Walking into the Blizard Gallery, you will notice fine art, which includes sculptures, paintings, photography and more. What you might not realize is that all of the pieces were done by faculty members who teach at Springfield College.
The faculty show starts off the semester of the William Simpson Fine Arts Series.
The talented professors have gone to the Blizard Gallery, located in Blake Hall, to show what they can do through different forms of art. Two- and three-dimensional artwork is displayed in the gallery, and each piece has a different personality.
In the front of the gallery sits a small binder on a stand, naming all the artists. Looking through this you will find a page-long biography of each artist, and pages of their teaching experience and qualifications from the past and present.
The faculty artists typically display three or four pieces of work.
“It gives the students and the college community an idea of what the faculty is involved in,” said Ron Maggio, one of the associate professors in the Visual and Performing Arts program.
Maggio has three pieces of art in the exhibit. He found his inspiration within Ancient Rome and wall frescos.
A wall fresco is a wall painting that is done on wet plaster. It was common art in Ancient Rome. Maggio made it into his own, on paper, with acrylic and oil pastels.
“It took me about three months to figure out the process. I am very interested in the Ancient Roman art,” Maggio said.
Each piece includes personality, diversity and a theme that each artist portrays in their work. Anyone could walk into this gallery and just feel and see passion in the artwork itself.

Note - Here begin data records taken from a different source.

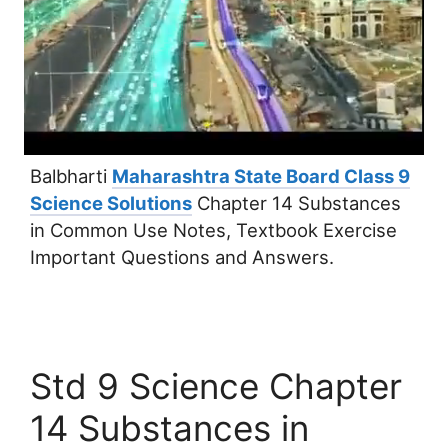
Balbharti
Maharashtra State Board Class 9
Science Solutions
Chapter 14 Substances
in Common Use Notes, Textbook Exercise
Important Questions and Answers.
Std 9 Science Chapter
14 Substances in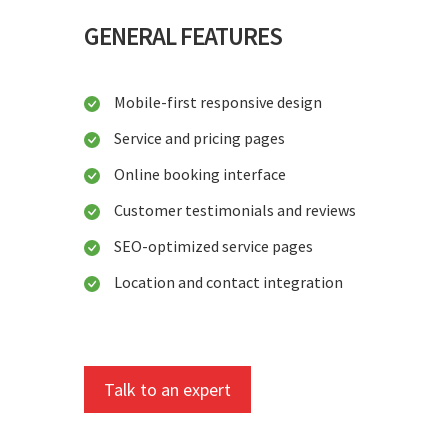
GENERAL FEATURES
Mobile-first responsive design
Service and pricing pages
Online booking interface
Customer testimonials and reviews
SEO-optimized service pages
Location and contact integration
Talk to an expert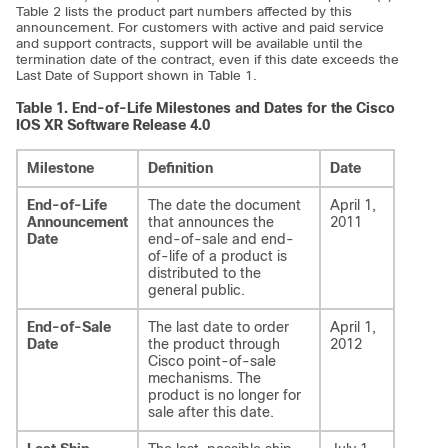
Table 2 lists the product part numbers affected by this
announcement. For customers with active and paid service
and support contracts, support will be available until the
termination date of the contract, even if this date exceeds the
Last Date of Support shown in Table 1.
Table 1.
End-of-Life Milestones and Dates for the Cisco
IOS XR Software Release 4.0
Milestone
Definition
Date
End-of-Life
The date the document
April 1,
Announcement
that announces the
2011
Date
end-of-sale and end-
of-life of a product is
distributed to the
general public.
End-of-Sale
The last date to order
April 1,
Date
the product through
2012
Cisco point-of-sale
mechanisms. The
product is no longer for
sale after this date.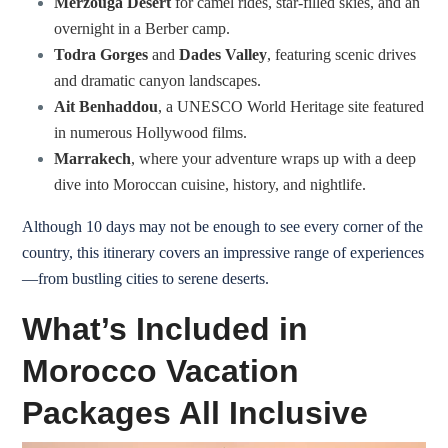
Merzouga Desert
for camel rides, star-filled skies, and an
overnight in a Berber camp.
Todra Gorges
and
Dades Valley
, featuring scenic drives
and dramatic canyon landscapes.
Ait Benhaddou
, a UNESCO World Heritage site featured
in numerous Hollywood films.
Marrakech
, where your adventure wraps up with a deep
dive into Moroccan cuisine, history, and nightlife.
Although 10 days may not be enough to see every corner of the
country, this itinerary covers an impressive range of experiences
—from bustling cities to serene deserts.
What’s Included in
Morocco Vacation
Packages All Inclusive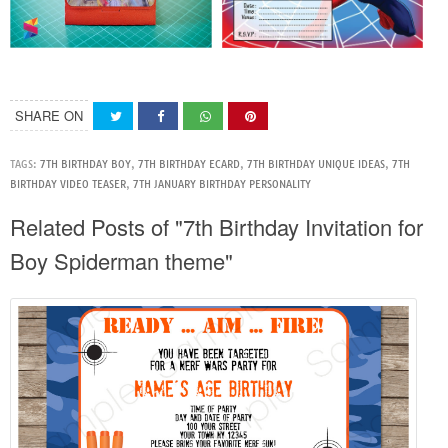
SHARE ON
TAGS:
7TH BIRTHDAY BOY
,
7TH BIRTHDAY ECARD
,
7TH BIRTHDAY UNIQUE IDEAS
,
7TH
BIRTHDAY VIDEO TEASER
,
7TH JANUARY BIRTHDAY PERSONALITY
Related Posts of "7th Birthday Invitation for
Boy Spiderman theme"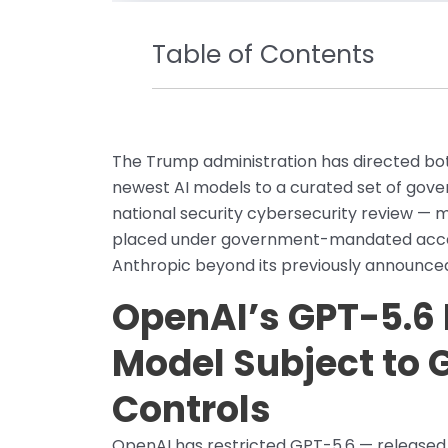
Table of Contents
The Trump administration has directed bot
newest AI models to a curated set of gov
national security cybersecurity review — 
placed under government-mandated access
Anthropic beyond its previously announced
OpenAI’s GPT-5.6
Model Subject to
Controls
OpenAI has restricted GPT-5.6 — released i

One of many fantastic artists is Holly Murray. Murray is a graduate from Syracuse University with her B.F.A., who later obtained her M.F.A. from the University of Massachusetts. Her artwork at the gallery consisted of a whale hunting theme.
One of the inspirations for Murray was a woman named Susan Veeder. Veeder was the wife of a whaling captain, whose husband killed the spermaceti whale to take its oil from the head cavity, which is then used to make candles.
Murray’s artist statement in the gallery states, “I’d like to think that art can change our perception and perhaps our vision.”
Along with Murray and Maggio, other artists line the gallery with their creations. Charles Abel took photographs, Ruth West did a digital media project on aluminum, Jorge Costa did graphite, Scott Redmen did terra cotta, and many more contributed with amazing pieces of artwork by each.
Although there is no set theme for this exhibit, each artist is working on their own pieces with themes within. It makes the faculty gallery a lot different than other showings. Each work is inspired by the personal experience of the artist, and every member has their own style of art.
Something that really stands out with this gallery and the artists in it is that all of the faculty members have their M.F.A.’s, (Master of Fine Arts Degree) which is the terminal degree in art, and some even have their doctorate.
Throughout the semester, the William Simpson Fine Arts Series will be hosting different shows and exhibits that are open to the college community and the public.